İstikametin öncelikli şartı tevhid ve kelime-i şahâdette sebat etmek, sonra her türlü ifrat ve tefritten uzak bir şekilde; “Sizi mûtedil bir ümmet kıldık.” (el-Bakara, 2/143) âyeti fehvâsınca mûtedil bir hayat sürmektir.1 Bu sebeple Kur’ân-ı Kerim’de iki âyette «terazi» mânâsındaki «kıstas» kelimesi «müstakîm» sıfatıyla birlikte kullanılmıştır. (el-İsrâ, 17/35; eş-Şuarâ, 26/182)
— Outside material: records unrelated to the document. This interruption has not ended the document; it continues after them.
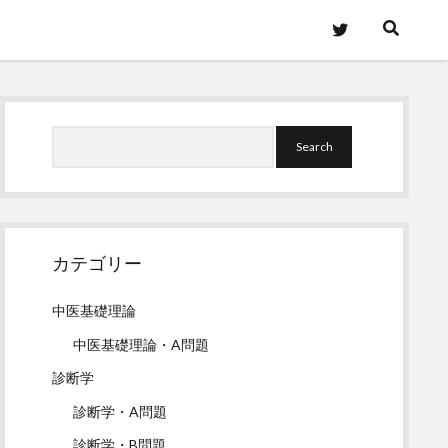
twitter
Sidebar
Search
カテゴリー
中医基礎理論
中医基礎理論・A問題
診断学
診断学・A問題
診断学・B問題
Her fert, kendi istîdat ve kabiliyeti ölçüsünde istikamet sahibi olur. Kimi ancak asgarî şartları yerine getirebilirken kimi de bu konuda çok büyük mertebeler kat eder. “Emrolunduğun gibi dosdoğru ol!” (Hûd, 11/112) âyeti nâzil olduğunda Hazret-i Peygamber -sallâllâhu aleyhi ve sellem-’in;

“Hûd Sûresi ve kardeşleri beni ihtiyarlattı.” şeklinde rivâyet edilen sözünü söylemesi, mes‘ûliyet şuurunun derinliğini ve istikamette kat ettiği mertebenin yüksekliğini gösterir.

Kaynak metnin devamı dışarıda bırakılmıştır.